Notice that you can configure a VRF here too.  That might also work.

• We used the APIC-EM for the initial provisioning and then the management interface for non-pnp access and flipped over to Ansible and scripts for the "finishing touches" including running a bunch of verification commands.  This is even better because we can maintain connectivity to the APIC-EM! (and still do non-controller based things if we need to).
•  How will the controller deal with the change In this situation, connectivity via in-line interface, config applied via https which then knocks out that "session" but allows a secondary session via MGMT to come up so likely new IP and new session established to controller.  what happens at this point. Assuming the "logs" are tied together via SN.

The controller just sees a series of requests coming in from the device.  The source IP address can change.  The device is identified by it's serial number and model number. Both the device and the controller have state machines that they work through.

 Remember the discussion we had about not displaying the IP address for project devices.... because i said it might change during provisioning.... :-)

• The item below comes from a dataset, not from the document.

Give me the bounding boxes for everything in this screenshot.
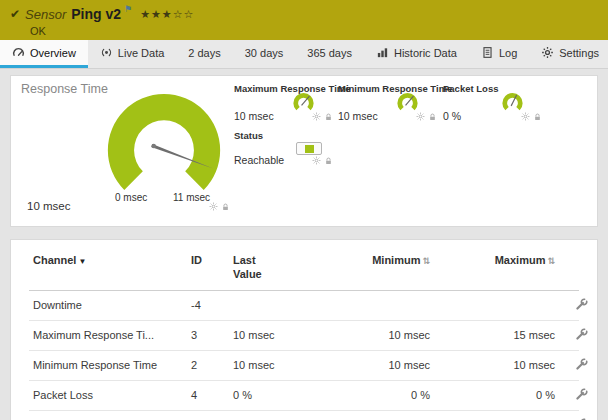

•  Showing or otherwise getting the IP will still be valuable in many uses cases (that we will see).   So when defining a project (or Claiming a device) you can fill in a "bootstrap" field.  Is that an indication to look for a file in USB flash or the Mobile APP. or could that be a small file that sets up the communication channel you want to use in production (ie. interface switch over) delivered via the initial in-band connection?  Whats a good link for this type of info?... I keep thinking I'm asking questions I should be able to figure out but the documentation can be a bit confusing (to me anyway) because some is APIC-EM and some is PnP and at least initially didn't appreciate the distinction! 

 In short a bootstrap config file can be in two places:

1) on the controller (and bound to a device rule - based on name/serial number)

2) on a USB flash in a fixed file "router.cfg"

For case #1, you can use the mobile app to connect to the PnP server and then download the file to the device via a special serial cable that connects your smart phone to the network-device.

 For case #2, it is automated process. if the bootstrap file is present, the device will use it.  NOTE: this is not supported on all devices (e.g. switches).  Definitely works on 4k routers.